US Virgin Islands schools struggling to return to normalcy
Since Hurricanes Maria and Irma hit the US Virgin Islands in September of 2017, legislators and educators on the islands have been struggling with several issues related to the functionality of the islands’ school systems. On January 17, The USVI Legislature’s Committee on Education, Youth, and Recreation met at the Capitol Building to discuss the status of the Virgin Islands Department of Education (VIDOE). After Federal agencies such as the US Army Corps of Engineers conducted assessments of all schools, it was determined that roughly 2.9 million square feet of the public instructional education system incurred unrepairable damage, and that the current estimated cost to repair damaged schools is approximately $1.2 billion. At this meeting, Senator Jean Forde noted 3 main issues concerning public schools. Forde cited that “there are split sessions, some teachers have resigned, and some students relocated to the mainland.” At this session, Sharon McCollum, the Commissioner of VIDOE, also shared her concerns, stating that scarcity of both materials and A&E Contractors has become a significant challenge, as well as the problem of severe roof damage that has lead to the growth of mold, making many of these buildings uninhabitable. Not only were the structures themselves destroyed, but many of the educational materials and supplies inside the schools were also deemed to be too damaged or unsafe for use, thus compounding this issue further.
Also discussed in this meeting was the possible use of temporary facilities such as modular structures and sprung structures. The VIDOE stated that the modular structures will house temporary classrooms, while the purpose of the sprung structures is to house support facilities such as administrative offices, curriculum centers, gymnasiums, auditoriums, kitchens, and cafeterias. As of now, the installment of temporary structures is set to be completed within 6 months, and when asked by Senator Janelle Sarauw about the negotiation process between the VIDOE and FEMA as it applies to the time frame for the building of these modular structures, Territorial Director for Capital Projects and Facilities, James Bernier, said, “This process is ongoing. The Department is continuously submitting documents to FEMA upon request.”

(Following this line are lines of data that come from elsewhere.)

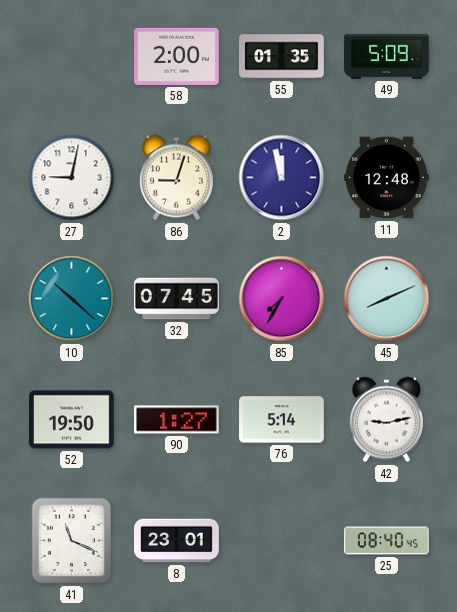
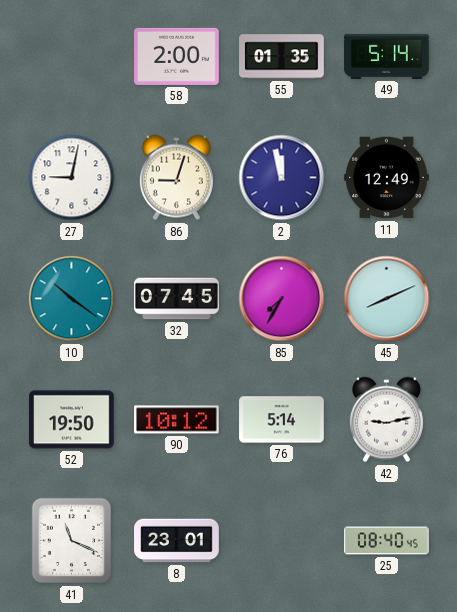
49: 5:09 -> 5:14
11: 12:48 -> 12:49
10: 10:22 -> 10:21
90: 1:27 -> 10:12
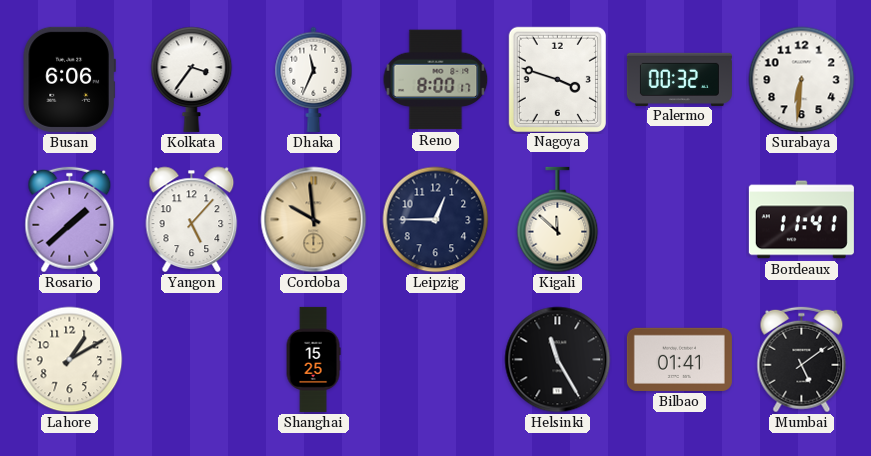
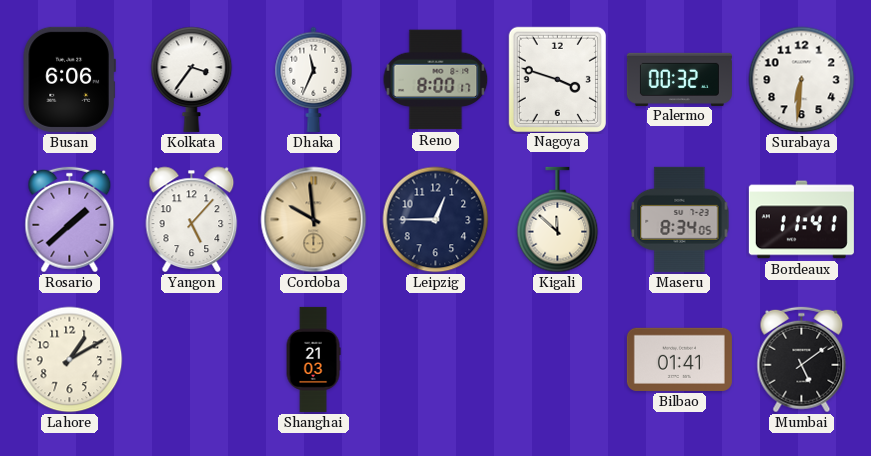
Maseru: none -> 8:34
Shanghai: 15:25 -> 21:03
Helsinki: 11:25 -> none
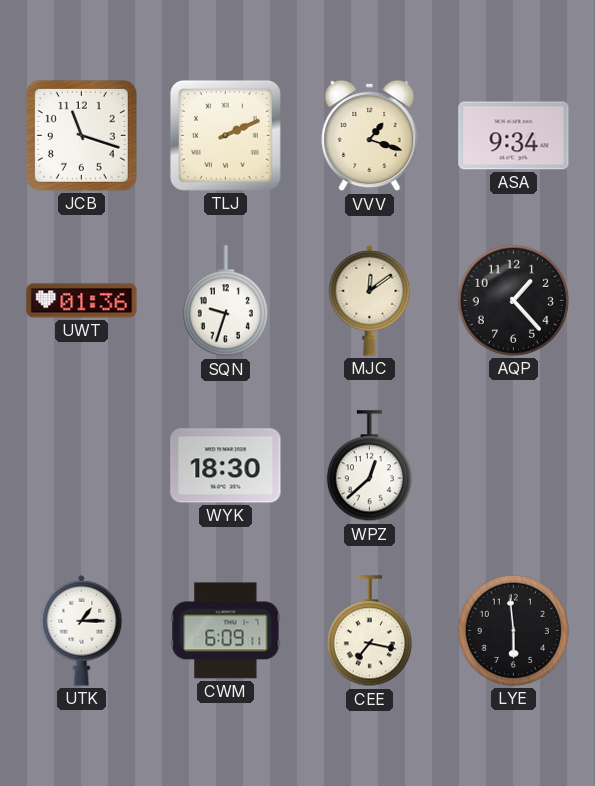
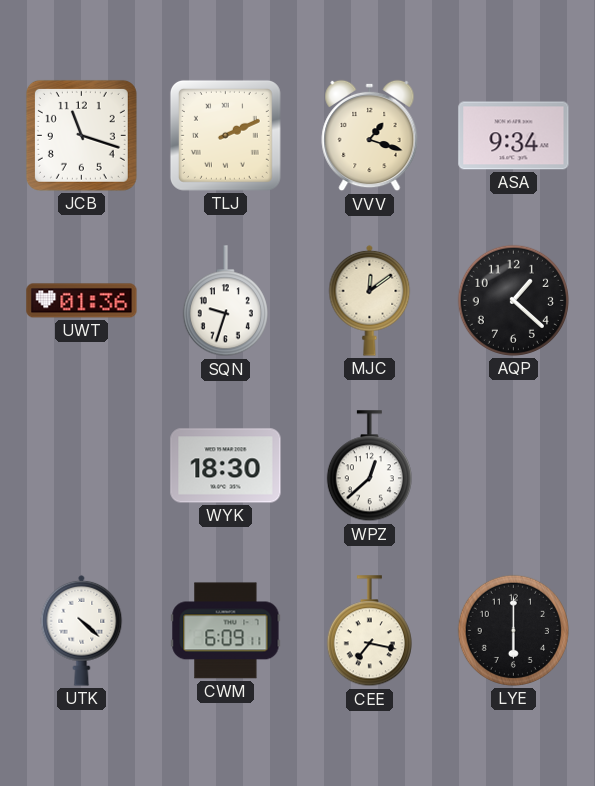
AQP: 1:23 -> 1:22
UTK: 1:15 -> 4:22
LYE: 5:59 -> 6:00
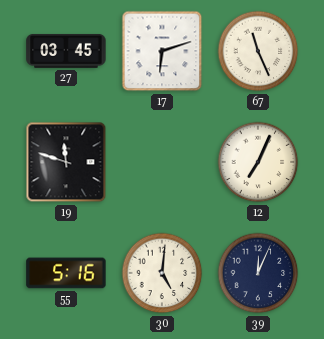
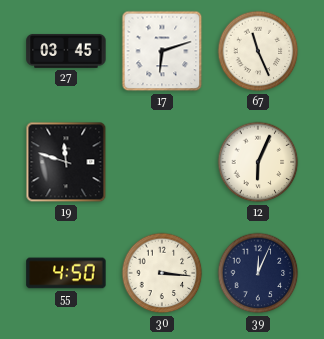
12: 7:04 -> 6:04
55: 5:16 -> 4:50
30: 5:01 -> 3:16
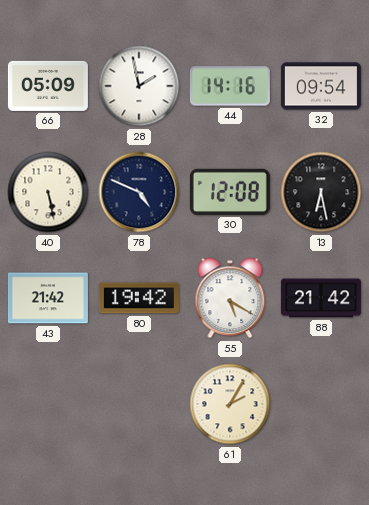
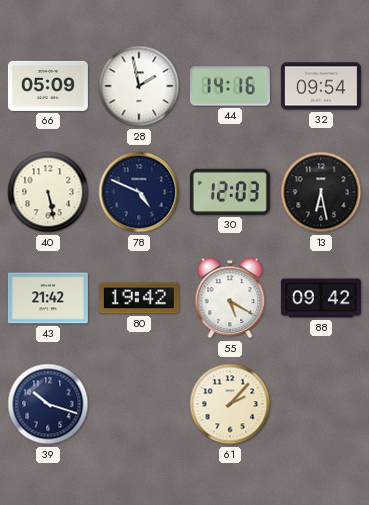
30: 12:08 -> 12:03
88: 21:42 -> 09:42
39: none -> 10:18
61: 2:05 -> 2:07
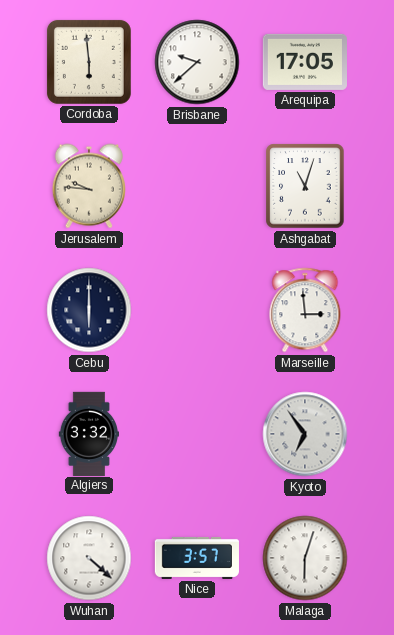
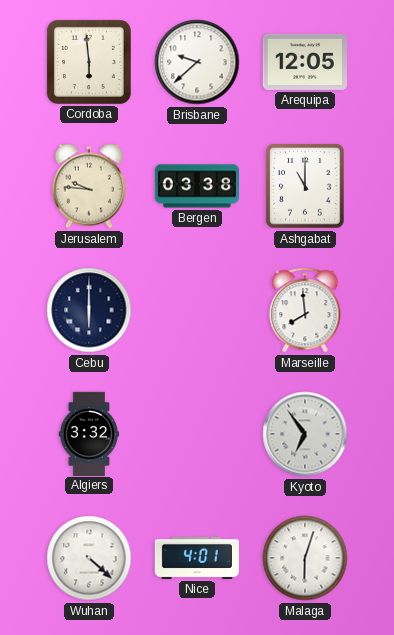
Arequipa: 17:05 -> 12:05
Bergen: none -> 03:38
Ashgabat: 11:03 -> 11:00
Marseille: 2:59 -> 7:59
Nice: 3:57 -> 4:01
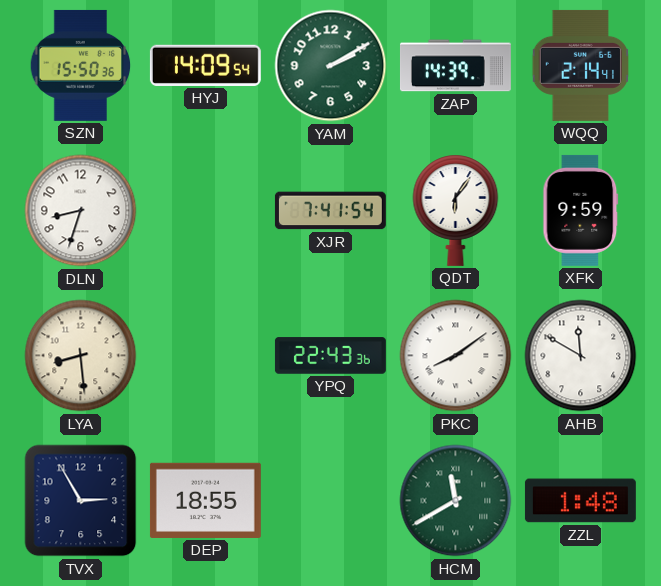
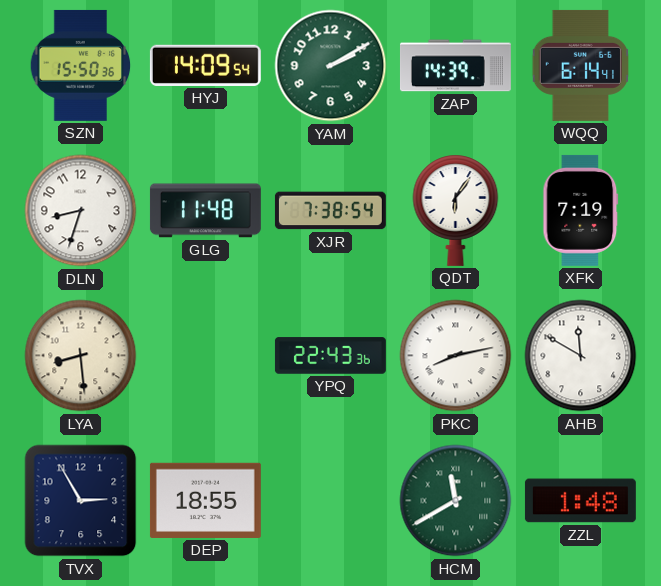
WQQ: 2:14 -> 6:14
GLG: none -> 11:48
XJR: 7:41 -> 7:38
XFK: 9:59 -> 7:19
PKC: 8:09 -> 8:13
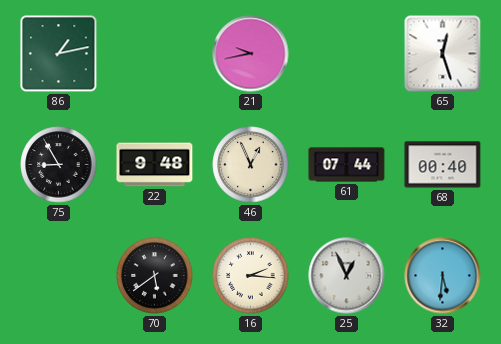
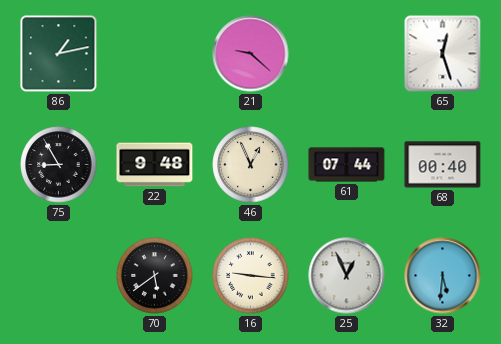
21: 9:43 -> 9:22
16: 2:16 -> 9:16
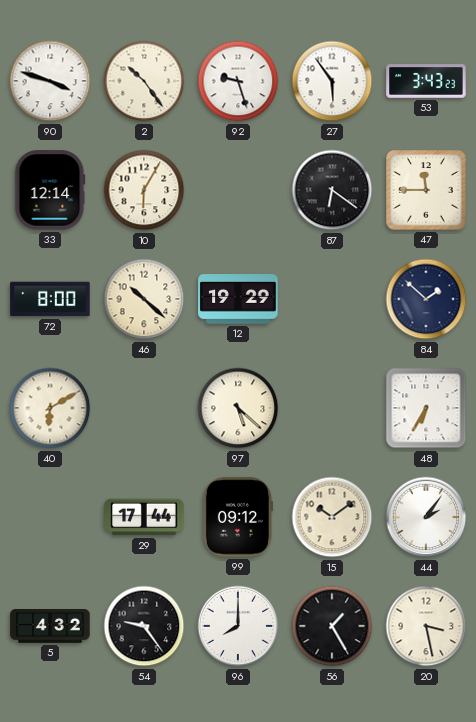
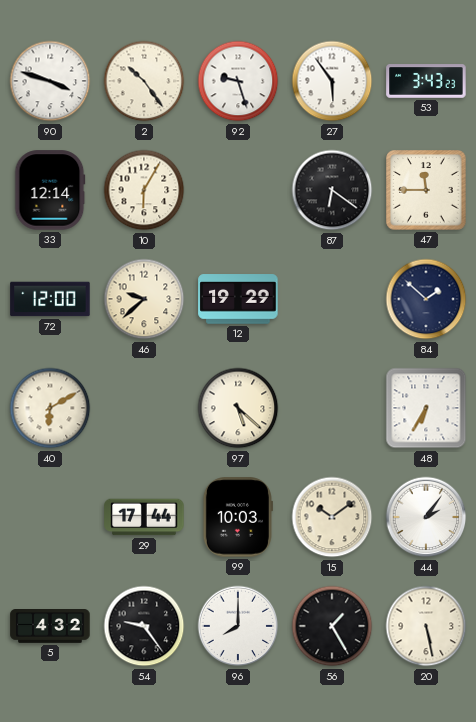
72: 8:00 -> 12:00
46: 10:22 -> 9:38
99: 09:12 -> 10:03
20: 3:28 -> 5:28
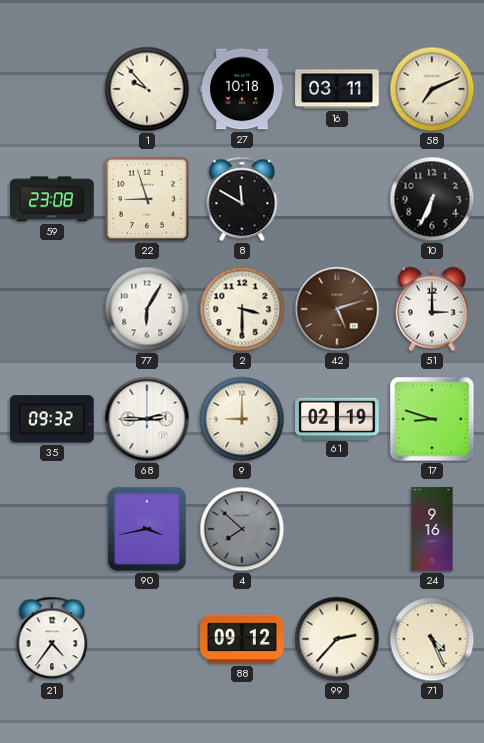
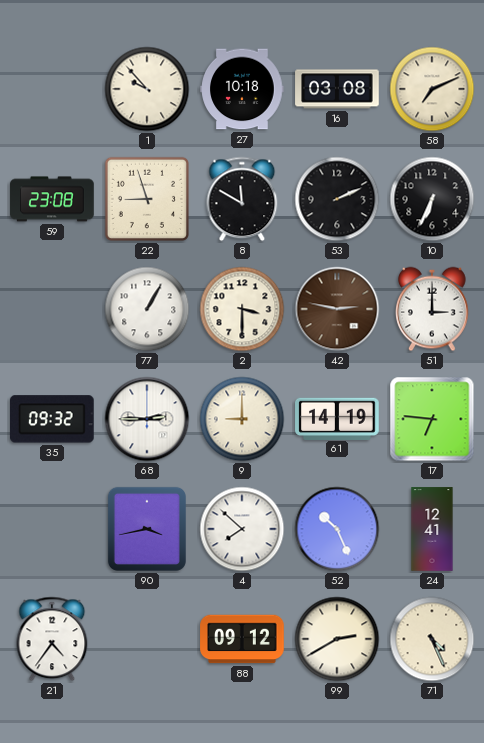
16: 03:11 -> 03:08
53: none -> 2:11
77: 6:05 -> 1:05
42: 5:12 -> 2:47
61: 02:19 -> 14:19
17: 8:48 -> 6:46
4 dial: grey -> white
52: none -> 10:26
24: 9:16 -> 12:41
99: 2:37 -> 2:40
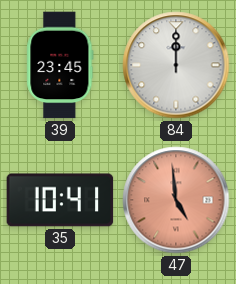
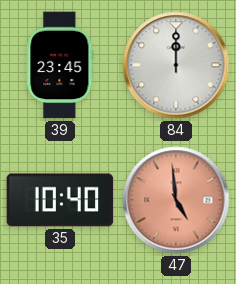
35: 10:41 -> 10:40
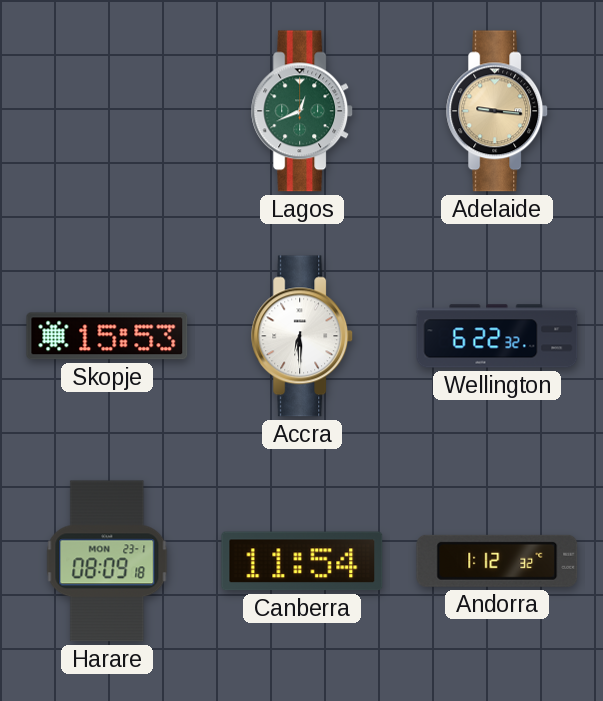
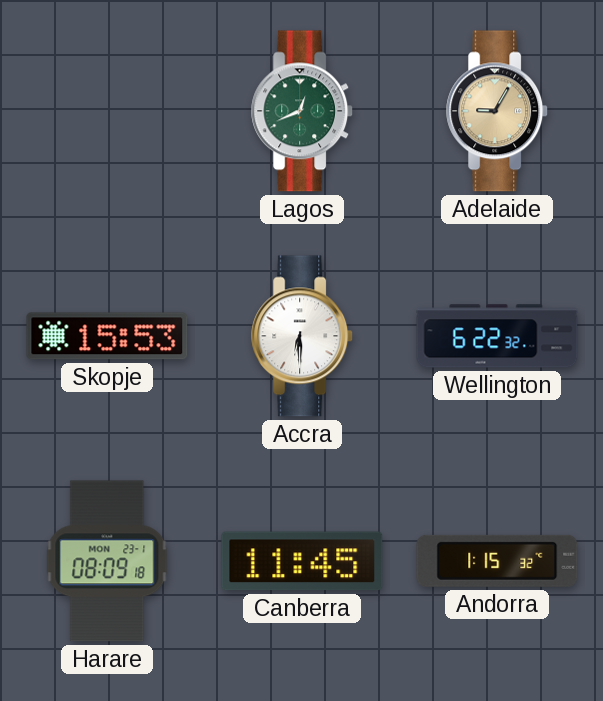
Adelaide: 9:16 -> 9:05
Canberra: 11:54 -> 11:45
Andorra: 1:12 -> 1:15
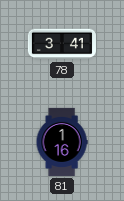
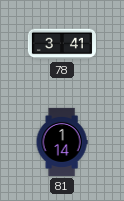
81: 1:16 -> 1:14
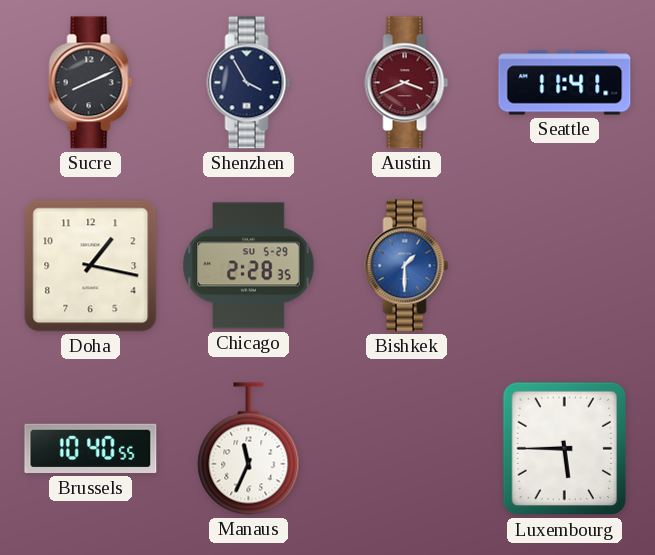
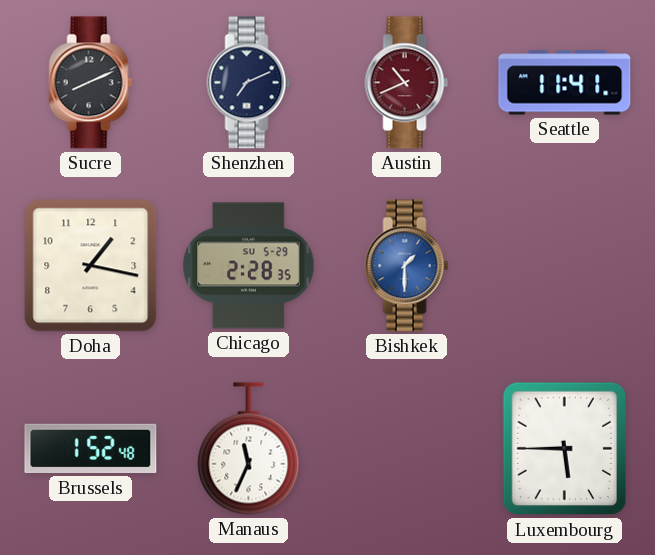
Shenzhen: 3:55 -> 7:11
Austin: 3:41 -> 10:41
Brussels: 10:40 -> 1:52
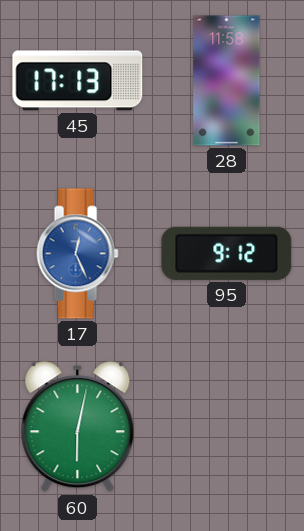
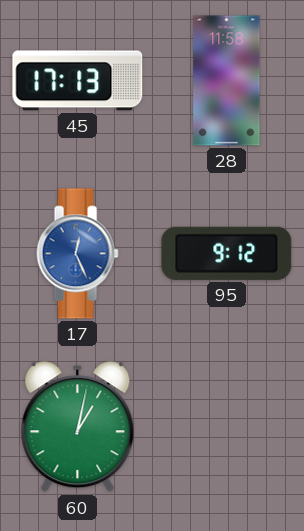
60: 6:02 -> 1:02
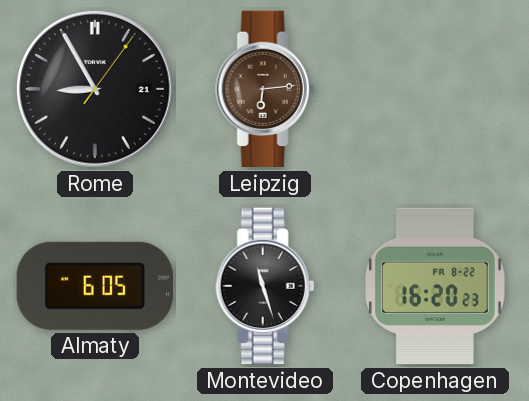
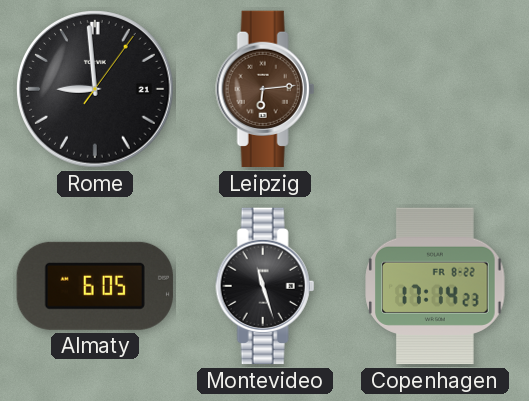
Rome: 8:55 -> 8:59
Copenhagen: 16:20 -> 17:14
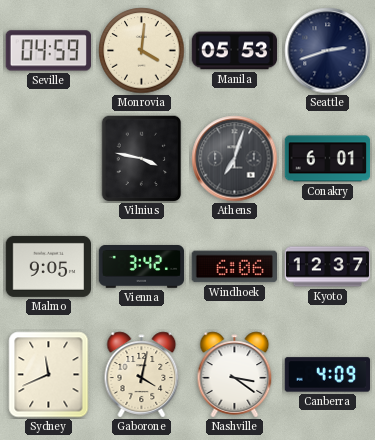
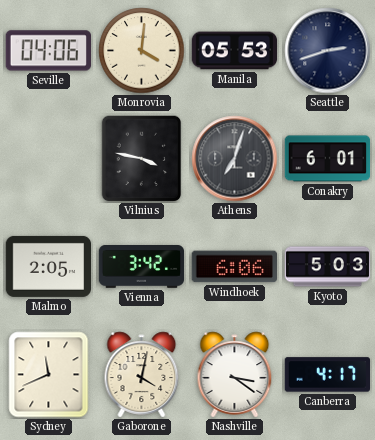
Seville: 04:59 -> 04:06
Malmo: 9:05 -> 2:05
Kyoto: 12:37 -> 5:03
Canberra: 4:09 -> 4:17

Many teachers are leaving the US Virgin Islands for better pay and opportunities, but this exodus of educators did not begin as a result of the hurricanes. In a budget hearing on August 19, 2017, McCollum stated that the VIDOE saw a reduction of over $10 million in its budget between fiscal years 2017-2018. She noted that 81 teachers left the Department between 2016-2017, and that the schools had been relying heavily on substitute teachers to fill in these gaps. As of the beginning of this month, there are now a staggering 137 teacher vacancies. What is the main reason then as to why teachers leave the US Virgin Islands? McCollum said that “Our teachers are not satisfied with their financial outlook and years of stagnant wages and are simply leaving the territory.”
The US Virgin Islands school system has been supported by some federal aid money, but it has mainly been sustained by USVI taxpayers. David North, a Fellow of the Center for Immigration Studies, argues that the US Virgin Islands were on the brink of bankruptcy after decades of overspending and under-taxing businesses. He also points out that the USVI Department of Education has been “remarkably unsuccessful in writing applications for federal education funds and spending them within federal guidelines — even when dealing with non-competitive grants.” All of these issues directly affect the well-being of educators, often leaving them no choice but to leave to the mainland for better opportunities as a means to support themselves financially.
It is still yet unclear as to how Congress is going to allocate much needed money to those still residing on the Islands. It is no secret that the US Virgin Islands have suffered many financial setbacks in recent years, and currently, the economic future of the islands is in serious jeopardy following the devastating storms in September, and unfortunately, school children, teachers, and parents are the ones suffering as a result.